I like to look for what are called contrarian investments. That is, trades where Wall Street is piled into one side of the ‘boat’. When this happens, the ‘boat’ has a tendency to ‘capsize’ turning into very large profits for taking the opposite side of the trade that Wall Street is on.
There are several of these trades going on right now including shorting U.S. Treasuries, being long the U.S. dollar, being short commodities, and also shorting overseas markets and using the proceeds to go even longer with even more leverage in the U.S. on favorites like the FANG stocks.
The reason for the latter trade is that Wall Street’s perception is that the tariffs imposed on foreign products will hurt those economies even though history says just the opposite – that the country imposing the tariffs is hurt the most. So what I have done in my personal account is scour the globe for companies that are actually benefiting or may gain from the tariffs imposed by the Administration.
Don’t Ignore ADRs
This really isn’t hard, with many of these type of companies trading right here in the U.S. in the form of American Depository Receipts or ADRs. Some of these are large, well-known companies such as Alibaba (NYSE: BABA). Here is a quick overview of ADRs.

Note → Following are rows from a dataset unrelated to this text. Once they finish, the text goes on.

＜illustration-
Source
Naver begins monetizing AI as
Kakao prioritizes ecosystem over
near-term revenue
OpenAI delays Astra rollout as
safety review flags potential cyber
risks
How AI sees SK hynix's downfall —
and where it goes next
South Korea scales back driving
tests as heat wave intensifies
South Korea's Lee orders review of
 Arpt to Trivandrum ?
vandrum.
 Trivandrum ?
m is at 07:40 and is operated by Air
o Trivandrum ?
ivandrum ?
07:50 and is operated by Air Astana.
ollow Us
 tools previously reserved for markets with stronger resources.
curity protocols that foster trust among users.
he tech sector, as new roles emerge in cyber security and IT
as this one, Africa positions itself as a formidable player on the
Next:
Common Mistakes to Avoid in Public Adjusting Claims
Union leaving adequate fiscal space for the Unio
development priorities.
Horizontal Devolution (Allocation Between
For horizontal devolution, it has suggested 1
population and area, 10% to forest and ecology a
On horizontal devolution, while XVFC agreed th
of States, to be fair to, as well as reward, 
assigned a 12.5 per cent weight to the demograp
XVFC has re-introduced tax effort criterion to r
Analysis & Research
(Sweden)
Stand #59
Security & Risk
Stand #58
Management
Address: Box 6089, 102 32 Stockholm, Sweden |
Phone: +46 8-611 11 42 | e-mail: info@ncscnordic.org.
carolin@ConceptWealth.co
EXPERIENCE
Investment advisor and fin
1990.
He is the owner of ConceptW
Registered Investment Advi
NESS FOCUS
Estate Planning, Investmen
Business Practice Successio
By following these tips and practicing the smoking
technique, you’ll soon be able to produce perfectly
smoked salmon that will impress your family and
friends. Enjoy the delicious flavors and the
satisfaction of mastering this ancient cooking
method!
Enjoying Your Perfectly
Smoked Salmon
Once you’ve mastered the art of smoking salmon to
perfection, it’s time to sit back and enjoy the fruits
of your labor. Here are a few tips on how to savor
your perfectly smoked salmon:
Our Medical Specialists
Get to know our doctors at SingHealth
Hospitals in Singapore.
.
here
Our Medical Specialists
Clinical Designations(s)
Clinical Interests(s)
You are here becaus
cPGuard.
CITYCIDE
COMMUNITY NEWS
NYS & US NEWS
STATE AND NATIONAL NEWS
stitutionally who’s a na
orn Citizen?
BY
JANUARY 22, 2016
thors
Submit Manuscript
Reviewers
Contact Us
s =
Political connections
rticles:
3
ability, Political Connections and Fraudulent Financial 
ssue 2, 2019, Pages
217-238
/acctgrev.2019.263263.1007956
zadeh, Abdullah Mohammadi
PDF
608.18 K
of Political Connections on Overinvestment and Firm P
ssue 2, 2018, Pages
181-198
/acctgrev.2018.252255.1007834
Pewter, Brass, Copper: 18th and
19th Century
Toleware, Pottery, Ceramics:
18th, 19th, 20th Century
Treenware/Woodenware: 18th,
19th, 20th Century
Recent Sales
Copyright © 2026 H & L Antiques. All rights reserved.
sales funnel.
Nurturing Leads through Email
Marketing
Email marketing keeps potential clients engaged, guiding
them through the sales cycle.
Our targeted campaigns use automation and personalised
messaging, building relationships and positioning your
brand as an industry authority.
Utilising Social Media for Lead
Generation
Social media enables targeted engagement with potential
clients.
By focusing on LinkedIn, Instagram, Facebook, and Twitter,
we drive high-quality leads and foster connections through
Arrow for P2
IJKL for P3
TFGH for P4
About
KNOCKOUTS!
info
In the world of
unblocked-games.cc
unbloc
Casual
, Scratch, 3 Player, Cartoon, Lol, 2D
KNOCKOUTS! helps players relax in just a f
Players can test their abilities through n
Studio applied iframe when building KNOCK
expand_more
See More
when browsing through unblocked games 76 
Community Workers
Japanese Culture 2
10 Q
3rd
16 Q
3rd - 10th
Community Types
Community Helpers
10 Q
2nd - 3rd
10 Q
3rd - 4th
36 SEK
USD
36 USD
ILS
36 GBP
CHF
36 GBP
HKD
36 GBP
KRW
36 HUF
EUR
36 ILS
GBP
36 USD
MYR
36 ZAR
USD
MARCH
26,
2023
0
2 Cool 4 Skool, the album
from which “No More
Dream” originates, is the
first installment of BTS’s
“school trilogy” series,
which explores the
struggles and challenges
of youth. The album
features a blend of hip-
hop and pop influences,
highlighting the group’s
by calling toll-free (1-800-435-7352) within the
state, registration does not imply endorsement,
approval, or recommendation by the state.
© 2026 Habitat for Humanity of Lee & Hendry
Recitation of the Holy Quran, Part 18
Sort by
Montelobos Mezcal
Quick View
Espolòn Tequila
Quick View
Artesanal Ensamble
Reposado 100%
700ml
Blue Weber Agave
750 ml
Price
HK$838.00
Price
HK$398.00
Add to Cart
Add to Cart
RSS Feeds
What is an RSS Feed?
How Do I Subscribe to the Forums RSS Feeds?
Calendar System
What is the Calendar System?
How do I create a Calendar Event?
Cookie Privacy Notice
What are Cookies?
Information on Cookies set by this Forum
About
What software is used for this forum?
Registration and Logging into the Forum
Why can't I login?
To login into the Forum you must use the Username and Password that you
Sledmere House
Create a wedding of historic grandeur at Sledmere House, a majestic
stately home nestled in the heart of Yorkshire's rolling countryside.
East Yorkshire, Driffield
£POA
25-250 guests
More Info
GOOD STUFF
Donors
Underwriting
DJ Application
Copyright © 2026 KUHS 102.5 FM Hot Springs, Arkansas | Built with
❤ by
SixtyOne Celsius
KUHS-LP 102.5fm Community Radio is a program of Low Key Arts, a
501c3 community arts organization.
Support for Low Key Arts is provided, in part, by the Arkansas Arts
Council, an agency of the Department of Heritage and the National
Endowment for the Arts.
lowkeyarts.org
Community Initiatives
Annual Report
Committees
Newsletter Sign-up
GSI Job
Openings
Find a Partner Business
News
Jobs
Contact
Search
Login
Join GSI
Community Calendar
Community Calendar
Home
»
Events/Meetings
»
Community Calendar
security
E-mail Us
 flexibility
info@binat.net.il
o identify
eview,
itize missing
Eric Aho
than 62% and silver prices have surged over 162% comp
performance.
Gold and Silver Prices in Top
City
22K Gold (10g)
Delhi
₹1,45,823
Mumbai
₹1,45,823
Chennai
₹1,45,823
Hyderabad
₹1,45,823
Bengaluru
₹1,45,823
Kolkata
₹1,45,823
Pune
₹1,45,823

ADRs can be sponsored or unsponsored and have three different levels, depending upon foreign companies’ access to US markets, as well as disclosure and compliance requirements. Level 1 ADRs cannot be used to raise capital and are only traded on the over-the-counter market. Level 2 and Level 3 ADRs are both listed on an established U.S. stock exchange, with Level 3 ADRs having the ability to be used to raise capital.